Jugada para mantener a Pérez en el banquillo de los acusados

Con la imputación por incumplimiento de los deberes de funcionario a punto de caer, el denunciante esgrime la figura de fraude al Estado.

Por Daniel Peralta - dperalta@losandes.com.ar

El caso penal que tiene al ex gobernador Francisco Pérez como protagonista tendrá otro capítulo. El destino de la imputación por incumplimiento de los deberes de funcionario público parece estar echado, dado que fue el propio fiscal Juan Manuel Bancalari el que pidió el sobreseimiento de Pérez.

Pero se pergeña una nueva imputación por fraude a la administración del Estado. Esa nueva jugada judicial implicaría que la investigación del caso deje de estar en manos de Bancalari y vaya a parar a la fiscalía de Delitos Económicos.

Buena parte de la jugada está vinculada al empecinamiento del denunciante de esa causa, el abogado José Rubio, quien hace 15 años era legislador del PD y hoy está lejos de la militancia, pero se ha transformado en un conocido litigante en causas vinculadas a la industria petrolera.

La causa que tiene a Pérez y a un puñado de ex funcionarios de su gobierno imputados es justamente por un problema petrolero. Durante el gobierno de Celso Jaque, el entonces ministro de Infraestructura Pérez y su entonces subsecretario de Hidrocarburos, Walter Vázquez, prorrogaron por 10 años la concesión del área petrolera Chañares Herrados a la empresa Chañares Herrados Sociedad Anónima (Chasa), sin darse cuenta que la firma no tenía la capacidad financiera para hacer las inversiones que prometía hacer por esa prórroga.

Luego, cuando Pérez ya era gobernador, Vázquez siguió siendo subsecretario por un par de años y fue reemplazado por Pedro Sánchez, mientras que el ministro de Energía era Marcos Zandomeni; a todos se los acusa de no haber controlado el cumplimiento de las inversiones comprometidas por Chasa.
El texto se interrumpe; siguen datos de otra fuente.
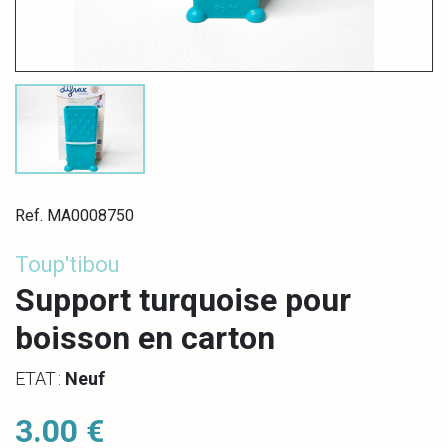
Ref. MA0008750
Toup'tibou
Support turquoise pour
boisson en carton
ETAT :
Neuf
3.00 €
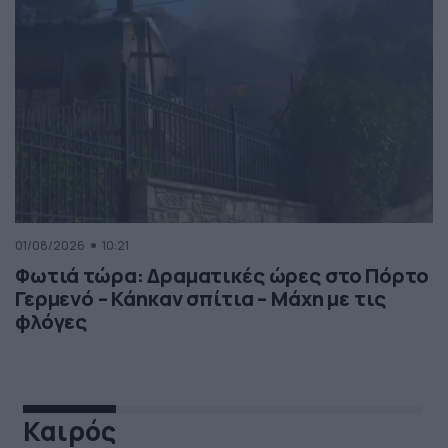
01/08/2026
10:21
Φωτιά τώρα: Δραματικές ώρες στο Πόρτο
Γερμενό – Κάηκαν σπίτια – Μάχη με τις
φλόγες
Καιρός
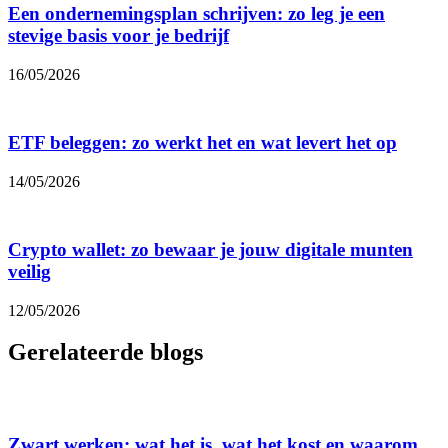
Een ondernemingsplan schrijven: zo leg je een
stevige basis voor je bedrijf
16/05/2026
ETF beleggen: zo werkt het en wat levert het op
14/05/2026
Crypto wallet: zo bewaar je jouw digitale munten
veilig
12/05/2026
Gerelateerde blogs
Zwart werken: wat het is, wat het kost en waarom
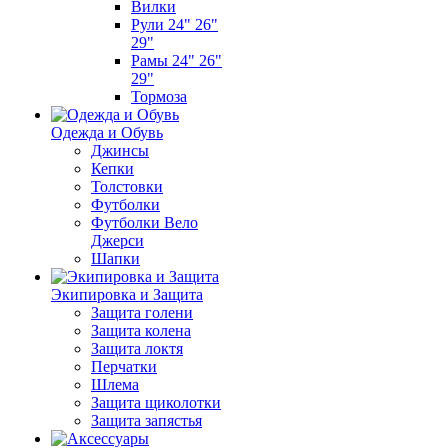
Вилки
Рули 24" 26"
29"
Рамы 24" 26"
29"
Тормоза
Одежда и Обувь
Джинсы
Кепки
Толстовки
Футболки
Футболки Вело
Джерси
Шапки
Экипировка и Защита
Защита голени
Защита колена
Защита локтя
Перчатки
Шлема
Защита щиколотки
Защита запястья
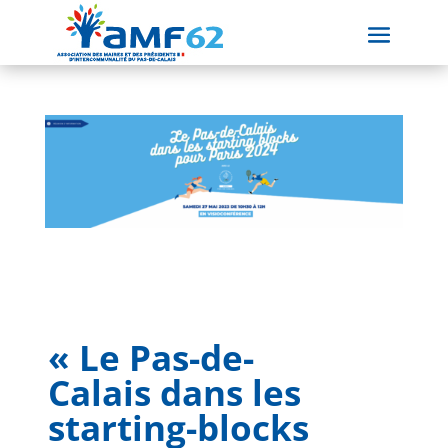
« Le Pas-de-
Calais dans les
starting-blocks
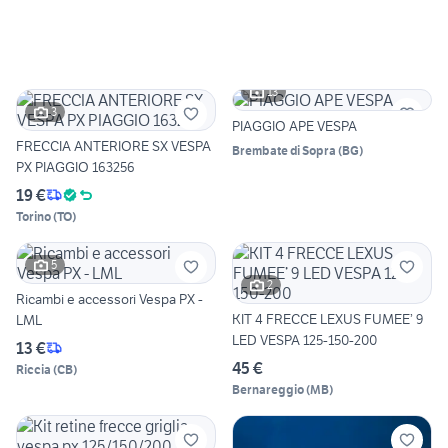
13
3
PIAGGIO APE VESPA
FRECCIA ANTERIORE SX VESPA
Brembate di Sopra
(
BG
)
PX PIAGGIO 163256
19 €
Torino
(
TO
)
5
2
Ricambi e accessori Vespa PX -
KIT 4 FRECCE LEXUS FUMEE’ 9
LML
LED VESPA 125-150-200
13 €
45 €
Riccia
(
CB
)
Bernareggio
(
MB
)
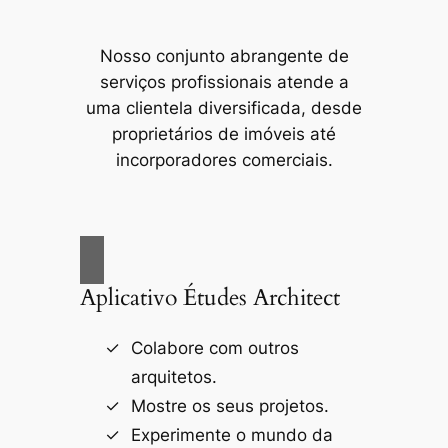
Nosso conjunto abrangente de
serviços profissionais atende a
uma clientela diversificada, desde
proprietários de imóveis até
incorporadores comerciais.
Aplicativo Études Architect
Colabore com outros
arquitetos.
Mostre os seus projetos.
Experimente o mundo da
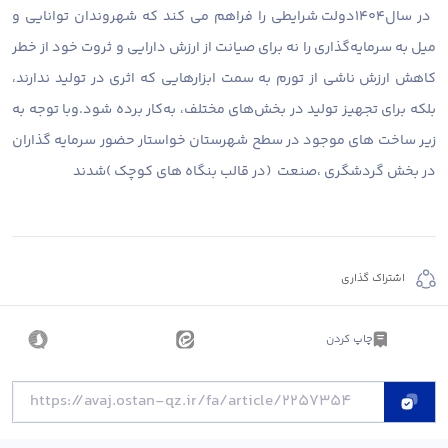
در سال۱۴۰۴دولت شرایطی را فراهم می کند که شهروندان توانایی و
میل به سرمایه‌گذاری را نه برای صیانت از ارزش دارایی و ثروت خود از خطر
کاهش ارزش ناشی از تورم به سمت ابزارهایی که اثری در تولید ندارند،
بلکه برای تجهیز تولید در بخش‌های مختلف، به‌کار برده شود.وبا توجه به
زیر ساخت های موجود در سطح شهرستان خواستار حضور سرمایه گذاران
در بخش گردشگری ،صنعت (در قالب بنگاه های کوچک )شدند
اشتراک گذاری
چاپ کردن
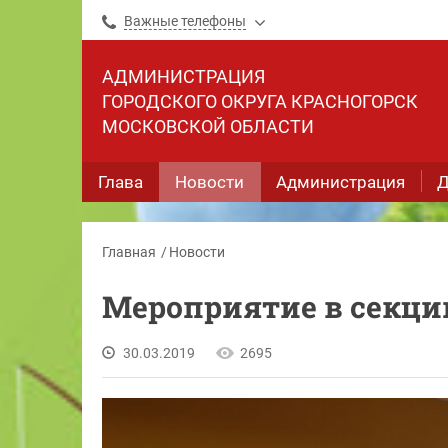
Важные телефоны
АДМИНИСТРАЦИЯ
ГОРОДСКОГО ОКРУГА КРАСНОГОРСК
МОСКОВСКОЙ ОБЛАСТИ
Глава
Новости
Администрация
Д
Главная
Новости
Мероприятие в секци
30.03.2019
2695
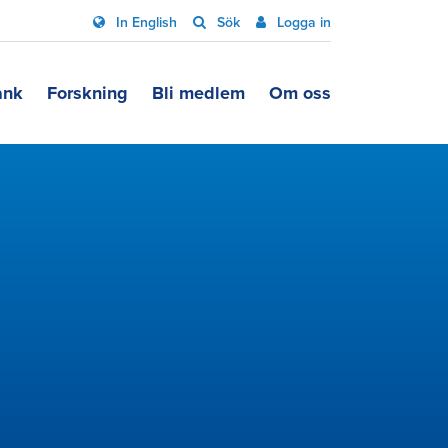
In English
Sök
Logga in
ank
Forskning
Bli medlem
Om oss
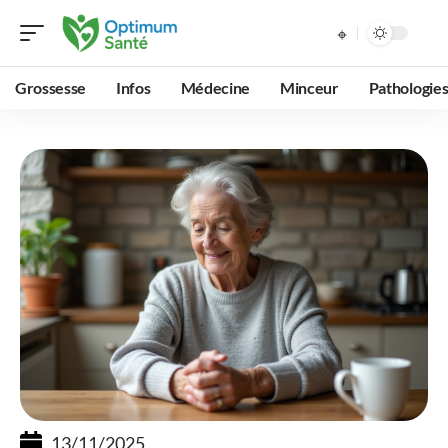
Grossesse
Infos
Médecine
Minceur
Pathologie
13/11/2025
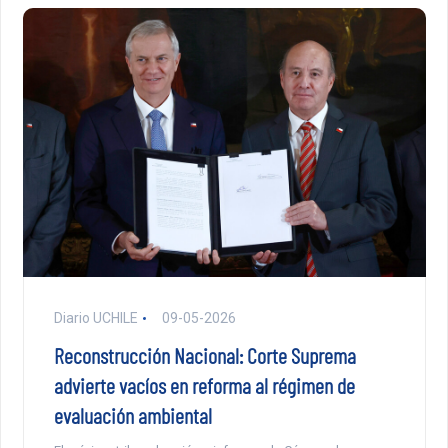
Diario UCHILE
09-05-2026
Reconstrucción Nacional: Corte Suprema
advierte vacíos en reforma al régimen de
evaluación ambiental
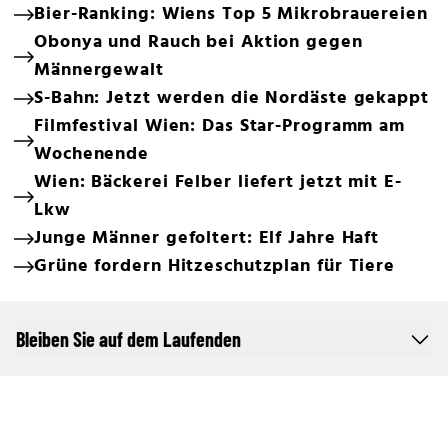
Bier-Ranking: Wiens Top 5 Mikrobrauereien
Obonya und Rauch bei Aktion gegen
Männergewalt
S-Bahn: Jetzt werden die Nordäste gekappt
Filmfestival Wien: Das Star-Programm am
Wochenende
Wien: Bäckerei Felber liefert jetzt mit E-
Lkw
Junge Männer gefoltert: Elf Jahre Haft
Grüne fordern Hitzeschutzplan für Tiere
Bleiben Sie auf dem Laufenden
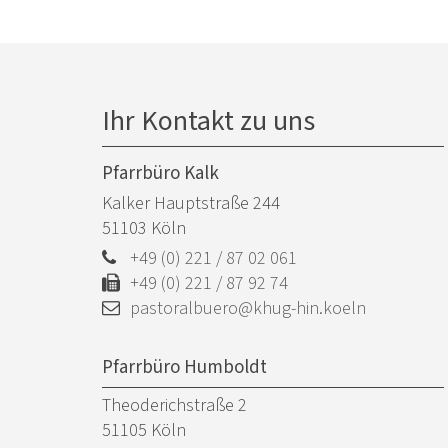
Ihr Kontakt zu uns
Pfarrbüro Kalk
Kalker Hauptstraße 244
51103
Köln
+49 (0) 221 / 87 02 061
+49 (0) 221 / 87 92 74
pastoralbuero@khug-hin.koeln
Pfarrbüro Humboldt
Theoderichstraße 2
51105
Köln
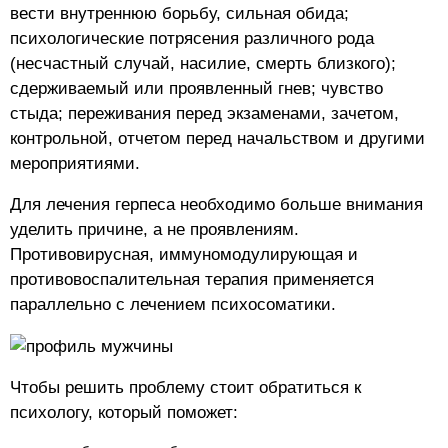
вести внутреннюю борьбу, сильная обида;
психологические потрясения различного рода
(несчастный случай, насилие, смерть близкого);
сдерживаемый или проявленный гнев; чувство
стыда; переживания перед экзаменами, зачетом,
контрольной, отчетом перед начальством и другими
мероприятиями.
Для лечения герпеса необходимо больше внимания
уделить причине, а не проявлениям.
Противовирусная, иммуномодулирующая и
противовоспалительная терапия применяется
параллельно с лечением психосоматики.
Чтобы решить проблему стоит обратиться к
психологу, который поможет:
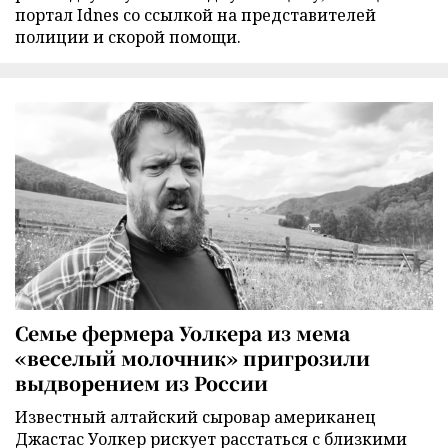
портал Idnes со ссылкой на представителей
полиции и скорой помощи.
Семье фермера Уолкера из мема
«веселый молочник» пригрозили
выдворением из России
Известный алтайский сыровар американец
Джастас Уолкер рискует расстаться с близкими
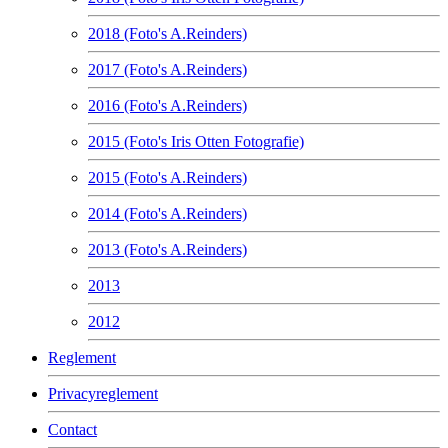
2018 (Foto's A.Reinders)
2017 (Foto's A.Reinders)
2016 (Foto's A.Reinders)
2015 (Foto's Iris Otten Fotografie)
2015 (Foto's A.Reinders)
2014 (Foto's A.Reinders)
2013 (Foto's A.Reinders)
2013
2012
Reglement
Privacyreglement
Contact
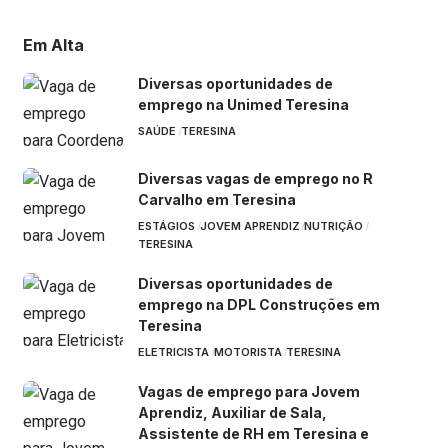
Em Alta
Diversas oportunidades de
emprego na Unimed Teresina
SAÚDE
TERESINA
Diversas vagas de emprego no R
Carvalho em Teresina
ESTÁGIOS
JOVEM APRENDIZ
NUTRIÇÃO
TERESINA
Diversas oportunidades de
emprego na DPL Construções em
Teresina
ELETRICISTA
MOTORISTA
TERESINA
Vagas de emprego para Jovem
Aprendiz, Auxiliar de Sala,
Assistente de RH em Teresina e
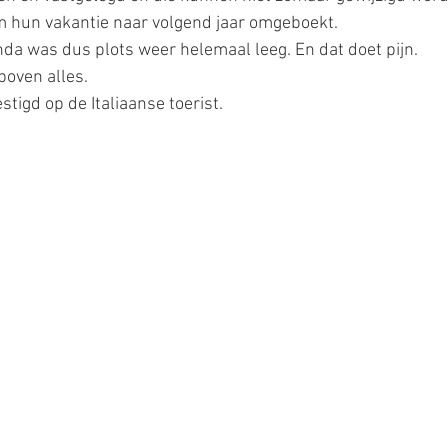
hun vakantie naar volgend jaar omgeboekt. 
da was dus plots weer helemaal leeg. En dat doet pijn. 
oven alles. 
tigd op de Italiaanse toerist.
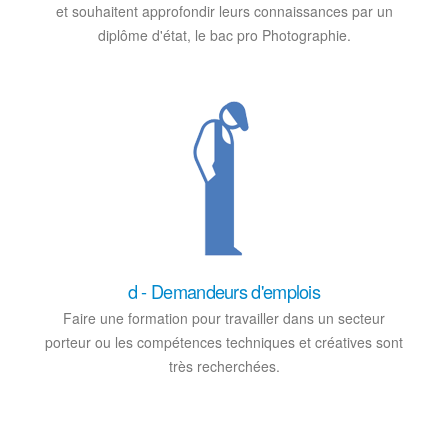
et souhaitent approfondir leurs connaissances par un
diplôme d'état, le bac pro Photographie.
d - Demandeurs d'emplois
Faire une formation pour travailler dans un secteur
porteur ou les compétences techniques et créatives sont
très recherchées.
La denuncia del abogado Rubio fue presentada en noviembre de 2014. En esa presentación el letrado también apuntaba al perjuicio al Estado que implicaba la falta de compromiso de los funcionarios en el control de las inversiones; el daño al erario público se produce por la caída de regalías. En la misma denuncia, también se acusa a Chasa de no haber pagado el impuesto a los Sellos por la venta del paquete accionario que concretó en 2013 a la empresa petrolera Medanito SA.

Todos esos perjuicios al Estado no estaban contemplados en la imputación de Bancalari; ahí aparece la figura de fraude a la administración del Estado, que nunca fue contemplada. 

En los últimos días el denunciante Rubio agotó pasillos judiciales para detener el sobreseimiento pedido por Bancalari. La audiencia para que el juez de garantías David Mangiafico analizara el pedido de dejar fuera de la investigación a Pérez ya estaba citada para el viernes 13 de abril.

Rubio tocó las puertas adecuadas, porque justamente antes de que se produjera la audiencia, la idea de la “ampliación del avoque”, es decir de imputar por otro delito a Pérez, ya estaba en marcha. Mangiafico pasó la audiencia a cuarto intermedio: ¿fue para esperar la nueva imputación?

Al cambiar el foco de la investigación a fraude al Estado, también debería cambiar el fiscal que investiga; hoy las fiscalías están organizadas por la especialización de los delitos. Así le sacarían la causa a Bancalari e iría a parar a la fiscalía de Delitos Económicos.

No es el mejor momento del fiscal. En los recovecos del poder se susurra la palabra desidia y otras de tono barrial que aluden a un supuesto comportamiento poco proactivo de Bancalari; es que no faltan quienes se ofusquen diciendo que la causa está a punto de la prescripción, si es que no estaría ya prescripta.